Маша увидела, как мужчина выбросил окурок, открыл дверь и заполз обратно в невидимое теплое пространство кафе. Некоторое время она стояла в нерешительности, потом, перепрыгнула улицу и, размашисто открыв дверь, вошла, разрезая морозной свежестью затхлый воздух общепита. Она приземлилась прямо за его столик, стараясь ничего не обдумывать. Вот уже несколько лет она только и делала, что обдумывала что-нибудь. Природа подсказала ей, что пора, наконец, что-нибудь совершить. Пусть глупость.
«Извините, вы здесь один?» – спросила Маша и сложила перед незнакомцем свои белые длинные руки.
«Да, пока один?» – вопросительно ответил мужчина.
«Я—Маша!» – Маша протянула ему кисть со сверкающим старинным изумрудом, которую он даже не решился пожать.
«Да, Маша» – сказал Гриша, как можно более приветливо, чтобы не спугнуть ее. «Дело в том, что…» – Маша замешкалась. «Короче, вы можете просто попить со мной кофе?» – сказала Маша почти раздраженно.
«Я с удовольствием» – сказал Гриша и начал оглядываться.
«Вы сейчас хотите? Дело в том, что… сейчас сюда придет моя жена и она, конечно, не помешает, если вы не против и…..»
Стало неловко. Маша оскалилась, как можно шире, встала, и, аккуратно ловируя между столиками, просочилась к выходу. В дверях она столкнулась сначала с животом, а потом и самой обладательницей живота, блондинкой лет двадцати семи. Приятное лицо, лишенное косметики, выражало крайнюю степень благости, раздражающую благость. Варвара подошла к столику с мужчиной, он встал, чтобы чмокнуть ее в щеку и помог раздеться. Они сели напротив друг друга. Прошло секунд тридцать и Гриша вскочил.

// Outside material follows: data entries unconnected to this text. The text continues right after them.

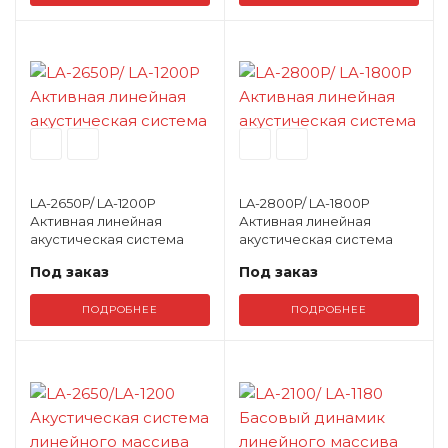
LA-2650P/ LA-1200P
LA-2800P/ LA-1800P
Активная линейная
Активная линейная
акустическая система
акустическая система
Под заказ
Под заказ
ПОДРОБНЕЕ
ПОДРОБНЕЕ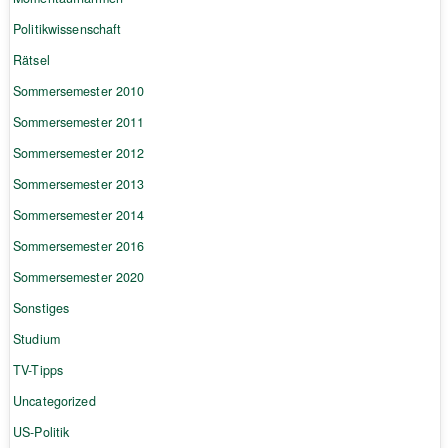
Politikwissenschaft
Rätsel
Sommersemester 2010
Sommersemester 2011
Sommersemester 2012
Sommersemester 2013
Sommersemester 2014
Sommersemester 2016
Sommersemester 2020
Sonstiges
Studium
TV-Tipps
Uncategorized
US-Politik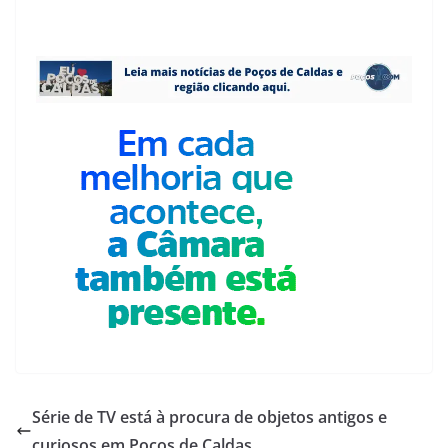
Série de TV está à procura de objetos antigos e
curiosos em Poços de Caldas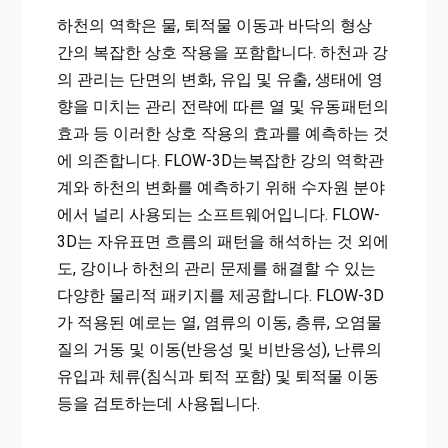
하천의 역학은 물, 퇴적물 이동과 바닥의 형상
간의 복잡한 상호 작용을 포함합니다. 하천과 강
의 관리는 단면의 변화, 유입 및 유출, 생태에 영
향을 미치는 관리 전략에 따른 열 및 유동패턴의
효과 등 이러한 상호 작용의 효과를 예측하는 것
에 의존합니다. FLOW-3D는복잡한 강의 역학관
계와 하천의 변화를 예측하기 위해 수자원 분야
에서 널리 사용되는 소프트웨어입니다. FLOW-
3D는 자유표면 흐름의 패턴을 해석하는 것 외에
도, 강이나 하천의 관리 문제를 해결할 수 있는
다양한 물리적 패키지를 제공합니다. FLOW-3D
가 적용된 예로는 열, 염류의 이동, 층류, 오염물
질의 거동 및 이동(반응성 및 비반응성), 난류의
유입과 체류(침식과 퇴적 포함) 및 퇴적물 이동
등을 검토하는데 사용됩니다.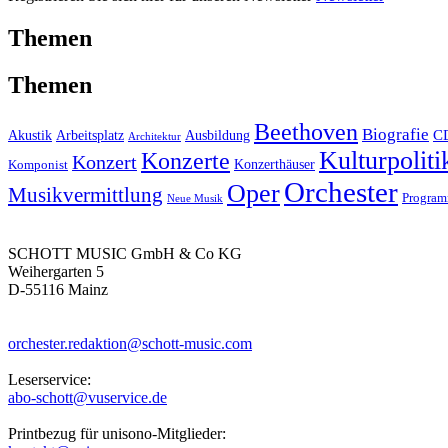
Themen
Themen
Beethoven
Biografie
C
Akustik
Arbeitsplatz
Ausbildung
Architektur
Kulturpoliti
Konzerte
Konzert
Konzerthäuser
Komponist
Orchester
Oper
Musikvermittlung
Progra
Neue Musik
SCHOTT MUSIC GmbH & Co KG
Weihergarten 5
D-55116 Mainz
orchester.redaktion@schott-music.com
Leserservice:
abo-schott@vuservice.de
Printbezug für unisono-Mitglieder: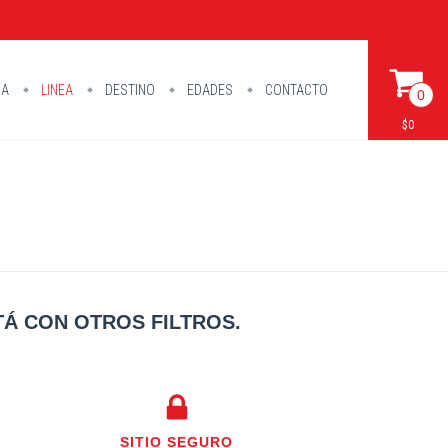
IA
LINEA
DESTINO
EDADES
CONTACTO
0
$0
Á CON OTROS FILTROS.
SITIO SEGURO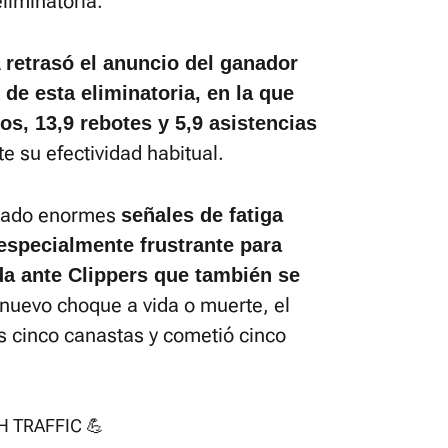
eliminatoria.
 retrasó el anuncio del ganador
 de esta eliminatoria, en la que
s, 13,9 rebotes y 5,9 asistencias
 su efectividad habitual.
a dado enormes
señales de fatiga
especialmente frustrante para
a ante Clippers que también se
 nuevo choque a vida o muerte, el
s cinco canastas y cometió cinco
 TRAFFIC 💪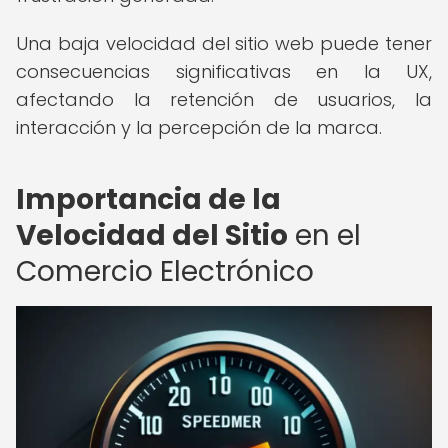
Una baja velocidad del sitio web puede tener
consecuencias significativas en la UX,
afectando la retención de usuarios, la
interacción y la percepción de la marca.
Importancia de la
Velocidad del Sitio
en el
Comercio Electrónico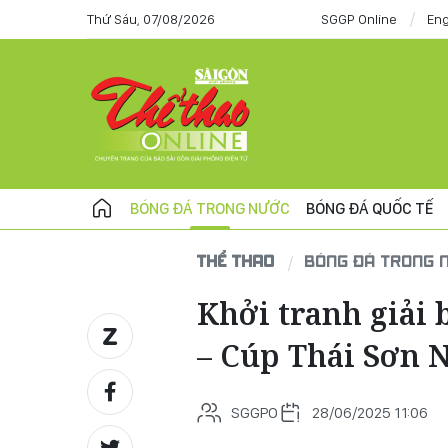
Thứ Sáu, 07/08/2026
SGGP Online
Eng
BÓNG ĐÁ TRONG NƯỚC
BÓNG ĐÁ QUỐC TẾ
THỂ THAO
BÓNG ĐÁ TRONG 
Khởi tranh giải
– Cúp Thái Sơn 
SGGPO
28/06/2025 11:06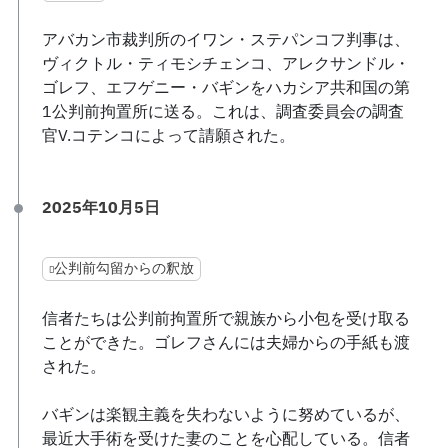
アバカン市裁判所のイワン・ステパンコフ判事は、
ヴィクトル・ティモシチェンコ、アレクサンドル・
ゴレフ、エフゲニー・バギンをハカシア共和国の第
1公判前拘置所に送る。これは、調査委員会の調査
官V.コテンコによって請願された。
2025年10月5日
公判前勾留からの釈放
信者たちは公判前拘置所で親族から小包を受け取る
ことができた。ゴレフさんには夫婦からの手紙も渡
された。
バギンは楽観主義を失わないように努めているが、
最近大手術を受けた妻のことを心配している。信者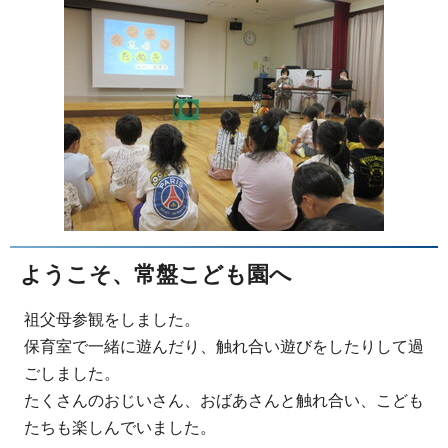
ようこそ、常盤こども園へ
祖父母参観をしました。
保育室で一緒に遊んだり、触れ合い遊びをしたりして過
ごしました。
たくさんのおじいさん、おばあさんと触れ合い、こども
たちも楽しんでいました。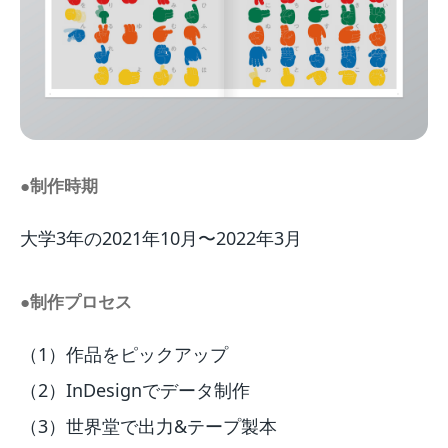
●制作時期
大学3年の2021年10月〜2022年3月
●制作プロセス
（1）作品をピックアップ
（2）InDesignでデータ制作
（3）世界堂で出力&テープ製本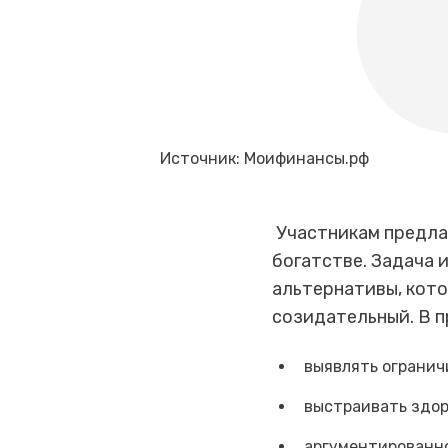
Источник: Моифинансы.рф
Участникам предлаг
богатстве. Задача 
альтернативы, кото
созидательный. В п
выявлять огранич
выстраивать здор
аргументированно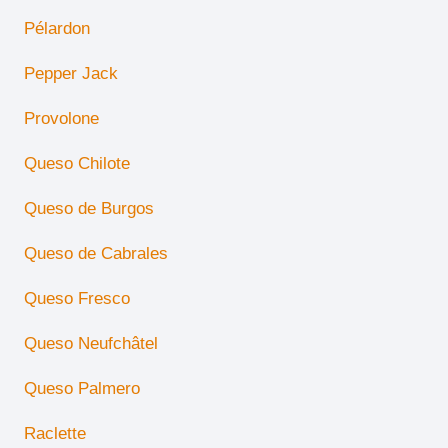
Pélardon
Pepper Jack
Provolone
Queso Chilote
Queso de Burgos
Queso de Cabrales
Queso Fresco
Queso Neufchâtel
Queso Palmero
Raclette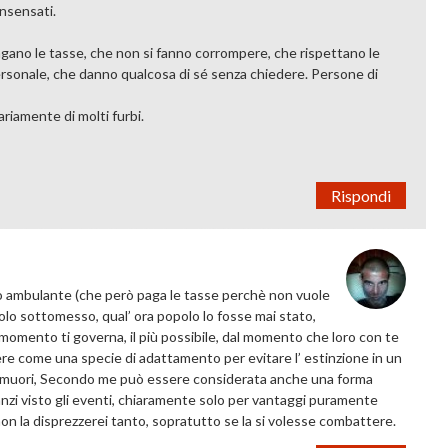
insensati.
pagano le tasse, che non si fanno corrompere, che rispettano le
sonale, che danno qualcosa di sé senza chiedere. Persone di
riamente di molti furbi.
Rispondi
o ambulante (che però paga le tasse perchè non vuole
popolo sottomesso, qual’ ora popolo lo fosse mai stato,
el momento ti governa, il più possibile, dal momento che loro con te
ere come una specie di adattamento per evitare l’ estinzione in un
 o muori, Secondo me può essere considerata anche una forma
 anzi visto gli eventi, chiaramente solo per vantaggi puramente
non la disprezzerei tanto, sopratutto se la si volesse combattere.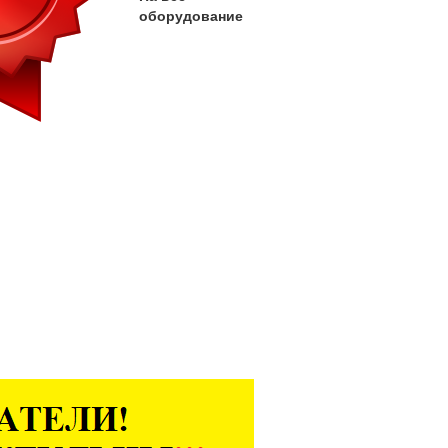
оборудование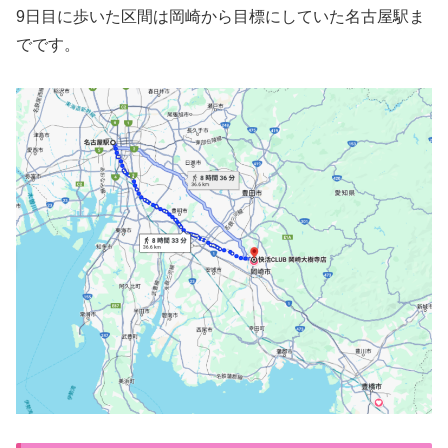
9日目に歩いた区間は岡崎から目標にしていた名古屋駅ま
でです。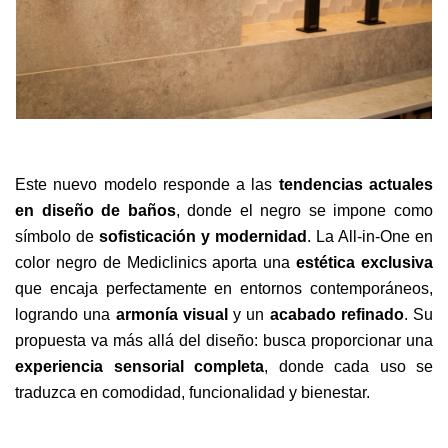
Este nuevo modelo responde a las
tendencias actuales
en diseño de baños
, donde el negro se impone como
símbolo de
sofisticación y modernidad
. La All-in-One en
color negro de Mediclinics aporta una
estética exclusiva
que encaja perfectamente en entornos contemporáneos,
logrando una
armonía visual
y un
acabado refinado
. Su
propuesta va más allá del diseño: busca proporcionar una
experiencia sensorial completa
, donde cada uso se
traduzca en comodidad, funcionalidad y bienestar.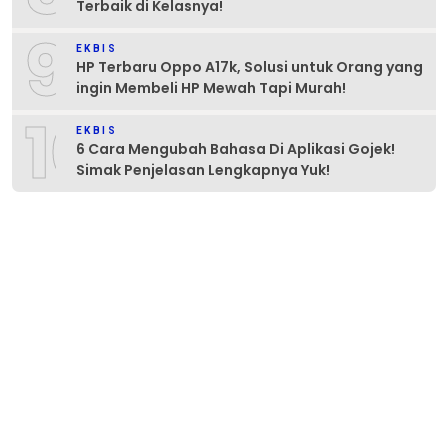
Terbaik di Kelasnya!
9
EKBIS
HP Terbaru Oppo A17k, Solusi untuk Orang yang
ingin Membeli HP Mewah Tapi Murah!
10
EKBIS
6 Cara Mengubah Bahasa Di Aplikasi Gojek!
Simak Penjelasan Lengkapnya Yuk!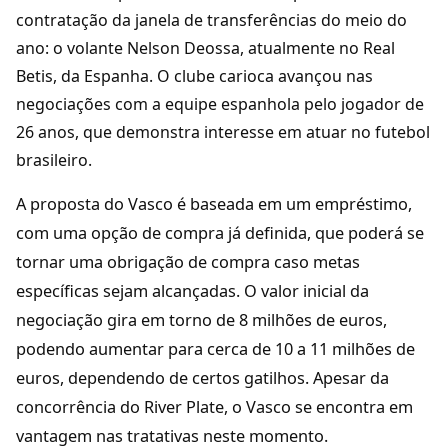
contratação da janela de transferências do meio do
ano: o volante Nelson Deossa, atualmente no Real
Betis, da Espanha. O clube carioca avançou nas
negociações com a equipe espanhola pelo jogador de
26 anos, que demonstra interesse em atuar no futebol
brasileiro.
A proposta do Vasco é baseada em um empréstimo,
com uma opção de compra já definida, que poderá se
tornar uma obrigação de compra caso metas
específicas sejam alcançadas. O valor inicial da
negociação gira em torno de 8 milhões de euros,
podendo aumentar para cerca de 10 a 11 milhões de
euros, dependendo de certos gatilhos. Apesar da
concorrência do River Plate, o Vasco se encontra em
vantagem nas tratativas neste momento.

«Варь, подожди минутку» – и не найдя, что добавить, выбежал на улицу. Метров через сто пятьдесят он настиг Машу, и вцепился в шерсть ее шубы. «Телефон давай» он прошептал ей, запыхавшись.
Маша обернулась ошалело.
«Ну что ты смотришь, дай мне телефон свой, пожалуйста» – сказал он, пританцовывая от нетерпения.
«Нет, лучше не надо» – сказала Маша, виновато посмотрев на него.
«Дура» – пробормотал мужчина.
Лицо Маши стало радостным от маленького приключения, она бодро шагала вдоль по улице, ей так приятно было быть дурой, а не Марией Алексеевной, это было так сексуально в конце концов. Но постепенно настроение ее портилось. Что-то она сейчас сделала не так. Может быть она чувствовала стыд? Нет. Никакого стыда она не чувствовала. Она чувствовала, что упустила что-то очень важное, как будто уронила ключи от машины в глубокий снег. Маша прошла еще немного, потом села на железобетонный выступ рекламного щита и закурила, чтобы подумать.